Whidbey customers are PSE’s cash cows

I worked in public power for 17 years before coming to Whidbey. People I talk to now urged me to write you and share what I know with your readers.

I was distressed to see manipulations inside the regulatory processes that approve rates for all the Investor Owned Utilities (not just PSE) in all the Northwest states (not just Washington); manipulations to benefit the shareholders at the customers’ expense.

We are paying PSE for things we should not be, plus their profit. With a PUD there is no profit and if you don’t like what the commissioners are putting into rates you can recall them. On Whidbey we are blessed with commissioner candidates of exemplary quality compared to the many PUD commissioners I know across the state, all of whom have rates less than PSE’s. My dad is a PUD commissioner.

The reason PUD rates are better is that the two biggest components of electric rates are in their favor. PUDs can buy cheap power from BPA, while PSE cannot. PUDs get A ratings on their bonds while PSE’s are rated BBB-minus.

The reason PSE is fighting so hard against the PUD proposal is that they stand to lose their cash cow.

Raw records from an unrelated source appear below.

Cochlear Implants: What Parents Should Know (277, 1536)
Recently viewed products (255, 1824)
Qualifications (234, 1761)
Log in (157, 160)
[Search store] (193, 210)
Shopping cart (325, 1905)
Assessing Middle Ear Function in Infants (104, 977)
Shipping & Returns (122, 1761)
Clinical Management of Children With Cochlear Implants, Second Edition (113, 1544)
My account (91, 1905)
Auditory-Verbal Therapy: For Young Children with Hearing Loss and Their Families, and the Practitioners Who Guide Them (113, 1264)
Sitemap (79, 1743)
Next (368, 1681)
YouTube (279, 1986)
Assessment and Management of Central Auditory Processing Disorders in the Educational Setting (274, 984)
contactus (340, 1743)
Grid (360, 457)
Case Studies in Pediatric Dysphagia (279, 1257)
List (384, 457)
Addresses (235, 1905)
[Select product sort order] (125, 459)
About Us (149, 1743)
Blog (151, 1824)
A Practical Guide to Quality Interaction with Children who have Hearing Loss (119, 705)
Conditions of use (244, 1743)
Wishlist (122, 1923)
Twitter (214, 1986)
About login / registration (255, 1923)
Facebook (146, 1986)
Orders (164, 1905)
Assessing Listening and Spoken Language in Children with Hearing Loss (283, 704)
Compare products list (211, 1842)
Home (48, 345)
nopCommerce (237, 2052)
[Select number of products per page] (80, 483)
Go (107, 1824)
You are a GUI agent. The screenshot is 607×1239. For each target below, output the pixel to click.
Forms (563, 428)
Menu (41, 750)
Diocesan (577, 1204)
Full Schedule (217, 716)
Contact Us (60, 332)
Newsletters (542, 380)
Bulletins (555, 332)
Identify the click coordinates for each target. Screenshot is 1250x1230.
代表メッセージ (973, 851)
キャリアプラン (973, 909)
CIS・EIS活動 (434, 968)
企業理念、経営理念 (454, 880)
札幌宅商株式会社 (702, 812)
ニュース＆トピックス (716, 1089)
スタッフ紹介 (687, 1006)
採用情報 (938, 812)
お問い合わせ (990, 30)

PSE is financially challenged according to their spokesmen (it’s the reason they’re selling out to the foreign investor). PSE takes about $60 million in electric revenues off Whidbey Island yet almost half of the outages here are due to equipment failure. No PUD run by its customers would ever allow such bad performance. This is a horrible example of why PUDs generally have better customer satisfaction than IOUs. Of all PSE’s service territory Whidbey Island has the worst reliability, so we really need a PUD in order to take care of ourselves.

The other reason PSE is fighting so hard is that Washington law does not provide a level playing field. The PUD and condemnation laws are so favorable to us that the legal effort (once the PUD has been formed) should be short and sweet. So PSE has to oppose it hard now in order to have a chance. They hope to scare us out of trying.

The huge risk of not voting for the PUD is that the foreign owner with North American partners could invoke NAFTA to completely bypass the state regulators.

The low risk option is to vote in the PUD and pay a few dollars tax to get the PUD started; a tax which can end once the PUD begins selling electricity. The commissioner candidates have said they plan for it to end and every Washington PUD has done the same thing.

I urge you to vote to form a PUD for the sake of the Island’s economic future.